Nessun dubbio sulla necessità di chiudere l‘annosa questione viene dagli illustri conoscitori della materia che hanno animato il panel dibattito “La comunicazione d’impresa e l’attività di lobbying”, recentemente organizzato dal Club Relazioni Esterne, l’Associazione La Scossa e l’Università Luiss Guido Carli. Un incontro che ha rappresentato una tappa importante nella vita del Club Relazioni Esterne che, a breve, presenterà una piattaforma di linee guida su questo tema così strategico.

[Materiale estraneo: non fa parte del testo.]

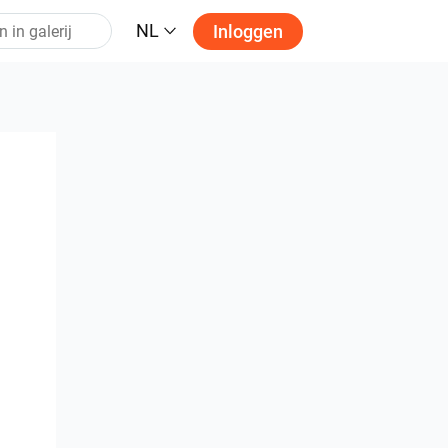
NL
Inloggen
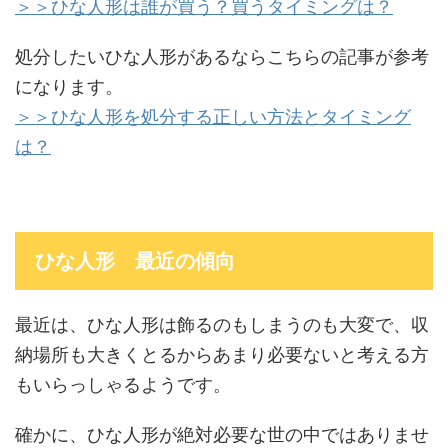
＞＞ひな人形は誰が買う？買うタイミングは？
処分したいひな人形があるならこちらの記事が参考
になります。
＞＞ひな人形を処分する正しい方法とタイミング
は？
ひな人形 最近の傾向
最近は、ひな人形は飾るのもしまうのも大変で、収
納場所も大きくとるからあまり必要ないと考える方
もいらっしゃるようです。
確かに、ひな人形が絶対必要な世の中ではありませ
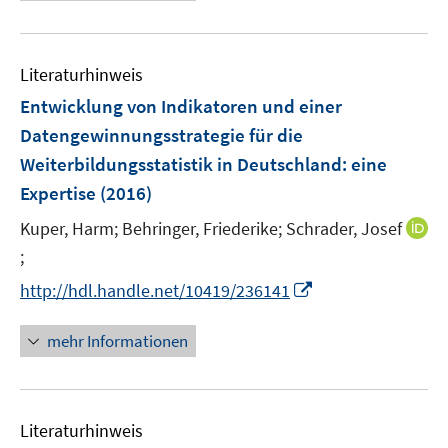
e
f
e
f
u
n
m
f
e
e
F
n
Literaturhinweis
m
n
e
e
F
Entwicklung von Indikatoren und einer
n
n
e
Datengewinnungsstrategie für die
s
n
Weiterbildungsstatistik in Deutschland
t
:
eine
s
e
Expertise
(2016)
t
r
e
Kuper, Harm;
Behringer, Friederike;
Schrader, Josef
ö
r
;
I
f
ö
n
f
I
http://hdl.handle.net/10419/236141
f
n
n
n
f
e
e
n
n
mehr Informationen
u
n
e
e
e
u
n
m
e
F
Literaturhinweis
m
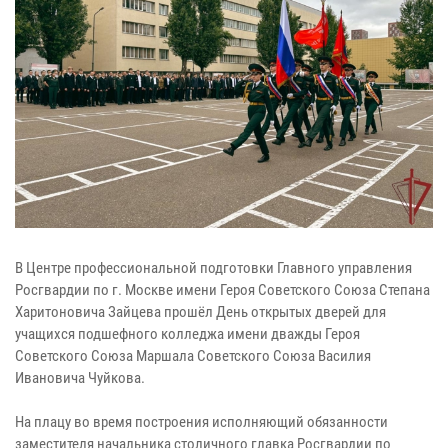
В Центре профессиональной подготовки Главного управления
Росгвардии по г. Москве имени Героя Советского Союза Степана
Харитоновича Зайцева прошёл День открытых дверей для
учащихся подшефного колледжа имени дважды Героя
Советского Союза Маршала Советского Союза Василия
Ивановича Чуйкова.
На плацу во время построения исполняющий обязанности
заместителя начальника столичного главка Росгвардии по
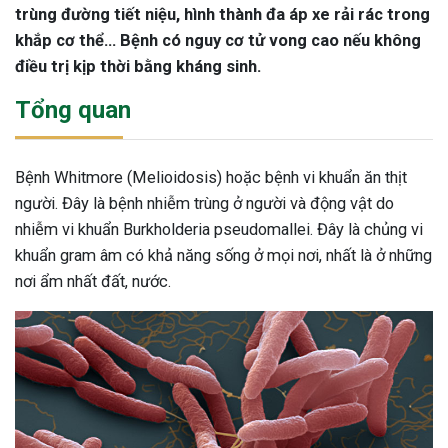
trùng đường tiết niệu, hình thành đa áp xe rải rác trong
khắp cơ thể... Bệnh có nguy cơ tử vong cao nếu không
điều trị kịp thời bằng kháng sinh.
Tổng quan
Bệnh Whitmore (Melioidosis) hoặc bệnh vi khuẩn ăn thịt
người. Đây là bệnh nhiễm trùng ở người và động vật do
nhiễm vi khuẩn Burkholderia pseudomallei. Đây là chủng vi
khuẩn gram âm có khả năng sống ở mọi nơi, nhất là ở những
nơi ẩm nhất đất, nước.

Ciclicamente la questione della necessità di una legge viene sollevata sull’onda di emotività mediatiche, solitamente a seguito di gravi scandali. Poi, come accade per un fenomeno carsico, si torna sottotraccia e il fervente dibattito scompare, per risalire magari in superficie allo scandalo successivo.

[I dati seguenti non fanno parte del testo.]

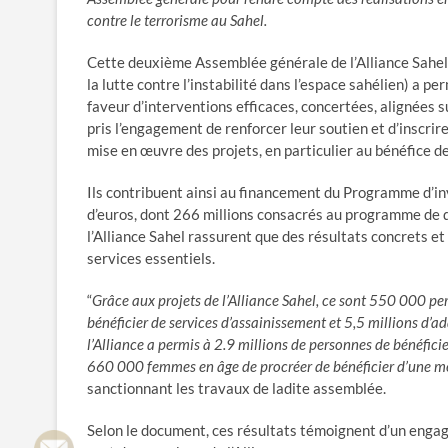
contre le terrorisme au Sahel.
Cette deuxième Assemblée générale de l’Alliance Sahel 
la lutte contre l’instabilité dans l’espace sahélien) a 
faveur d’interventions efficaces, concertées, alignées 
pris l’engagement de renforcer leur soutien et d’inscrire
mise en œuvre des projets, en particulier au bénéfice de
Ils contribuent ainsi au financement du Programme d’inv
d’euros, dont 266 millions consacrés au programme de d
l’Alliance Sahel rassurent que des résultats concrets et
services essentiels.
“
Grâce aux projets de l’Alliance Sahel, ce sont 550 000 per
bénéficier de services d’assainissement et 5,5 millions d’a
l’Alliance a permis à 2.9 millions de personnes de bénéficie
660 000 femmes en âge de procréer de bénéficier d’une mét
sanctionnant les travaux de ladite assemblée.
Selon le document, ces résultats témoignent d’un engage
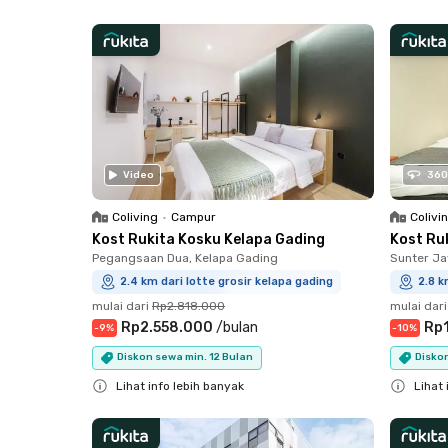
Close
Close
Video
360
Coliving
•
Campur
Colivi
Kost Rukita Kosku Kelapa Gading
Kost Ru
Pegangsaan Dua, Kelapa Gading
Sunter Ja
2.4 km dari lotte grosir kelapa gading
2.8 k
mulai dari
Rp2.818.000
mulai dari
Rp2.558.000
/
bulan
Rp
-
9
%
-
10
%
Diskon sewa min. 12 Bulan
Diskon
Lihat info lebih banyak
Lihat 
Close
Close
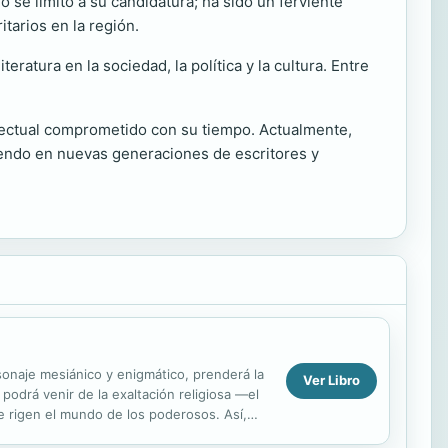
 se limitó a su candidatura; ha sido un ferviente
tarios en la región.
teratura en la sociedad, la política y la cultura. Entre
electual comprometido con su tiempo. Actualmente,
uyendo en nuevas generaciones de escritores y
rsonaje mesiánico y enigmático, prenderá la
Ver Libro
podrá venir de la exaltación religiosa —el
e rigen el mundo de los poderosos. Así,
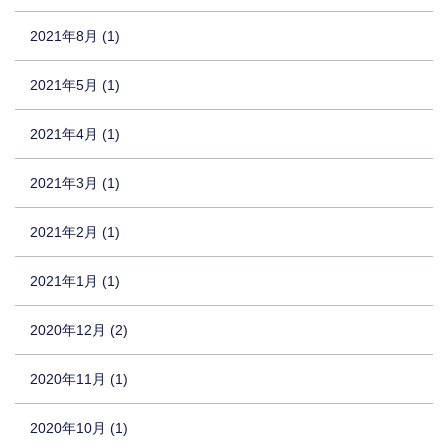
2021年8月 (1)
2021年5月 (1)
2021年4月 (1)
2021年3月 (1)
2021年2月 (1)
2021年1月 (1)
2020年12月 (2)
2020年11月 (1)
2020年10月 (1)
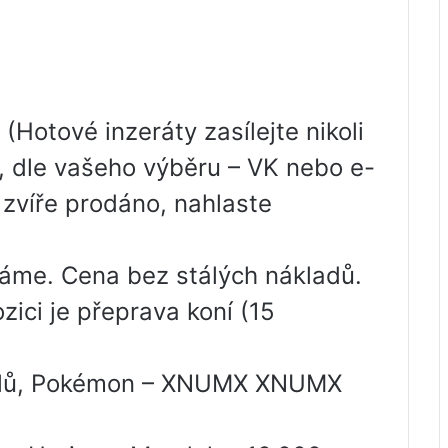
(Hotové inzeráty zasílejte nikoli
, dle vašeho výběru – VK nebo e-
 zvíře prodáno, nahlaste
áme. Cena bez stálých nákladů.
zici je přeprava koní (15
ublů, Pokémon – XNUMX XNUMX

Giova allora sottolineare l’urgenza di una normativa esaustiva: se infatti esistono professionisti che svolgono in maniera trasparente e proattiva l’attività di rappresentanza degli interessi c’è invece chi esula da questo perimetro molto chiaro e netto, vale a dire quei faccendieri di cui sono piene le cronache e che devono essere espulsi dal sistema.
Sono ben 59 i disegni di legge presentati dal 1974 ad oggi, per ora senza alcun esito. A livello regionale si continuano ad approvare normative separate: è accaduto recentemente in Calabria come in tempi passati in Toscana, Abruzzo, Molise, nonché in Sicilia, che nello statuto costituzionale ha una norma sulle lobby. Nulla però di organico si è ancora fatto a livello nazionale se non qualche piccolo passo in avanti, quanto meno formale: la regolamentazione approvata alla Camera, è senza dubbio un piccolo embrione che norma l’accesso ai “palazzi”, ma non prevede sanzioni e reciprocità.
Nel mettere a punto un’efficace regolamentazione vanno tenute presenti due importanti avvertenze.
La prima: non va fatto l’errore di incrementare gli oneri sul sistema produttivo, quindi bisogna evitare l’eccesso di reportistica. Secondo: non affastellare i processi interni alla Pubblica Amministrazione, il che significa, in sostanza, non inventarsi nuovi organismi, istituzioni, agenzie.
Una sana e trasparente attività di lobbying è senza dubbio indice di democrazia e consente al decisore di trovare un punto di equilibrio e assumersi la responsabilità di decidere sui temi che gli vengono posti. Ma la sensibilizzazione dell’opinione pubblica, la disintermediazione dei processi decisionali, l’utilizzo dei mezzi di comunicazione – molto diverso dal passato – porta la lobby a essere un’attività che va ben oltre l’incontro con il singolo decisore. Certo, è sempre necessario confrontarsi con chi detiene la leva legislativa, senza però dimenticare che il legislatore stesso è più orientato a scegliere sotto l’influsso di una valanga di tweet, di una petizione su change.org, di una un’e-mail dei suoi stakeholder locali. Un esempio proveniente dall’estero definisce bene la nuova situazione del “Lobby 2.0”: il sindaco di New York, Michael Bloomberg volle mettere un freno all’uso di bevande gassate. Le aziende che temevano il provvedimento misero in atto una campagna sui social network basata sullo slogan: “si limita la libertà di scelta”. Mobilitarono centinaia di migliaia di newyorkesi e al grido di “voglio bere come voglio e quanto voglio” spinsero Bloomberg a ritirare la decisione.
Questo episodio dimostra come mobilitare, coinvolgere, rendere gli stakeholder partecipi dell’azione di lobby cambia completamente metodi e strumenti di questa attività.
L’incontro finale con il decisore diventa allora nient’altro che una certificazione di un movimento che nasce dal basso: se questo è vero, l’attività del lobbista va ben oltre l’accesso a luoghi e documenti e la regolamentazione di incontri.
La normativa sulla lobby deve essere immaginata, quindi, ad ampio spettro.
Per farlo serve una politica forte e uno scenario in cui debba essersi ricomposto lo scontro giustizia-politica e in cui si sia ripensato anche il sistema di finanziamento della politica, strettamente connesso all’attività di lobby.
Nel 2006 l’UE ha messo in campo un’iniziativa per la trasparenza articolata in tre punti: un sistema di registrazione su base volontaria con incentivi per incoraggiare i lobbisti a registrarsi; un codice di condotta comune per tutti i lobbisti; un sistema di controllo e di sanzioni da applicare, in caso di registrazione errata o di violazione del codice di condotta.
Una base interessante per arrivare a dei buoni risultati anche in Italia.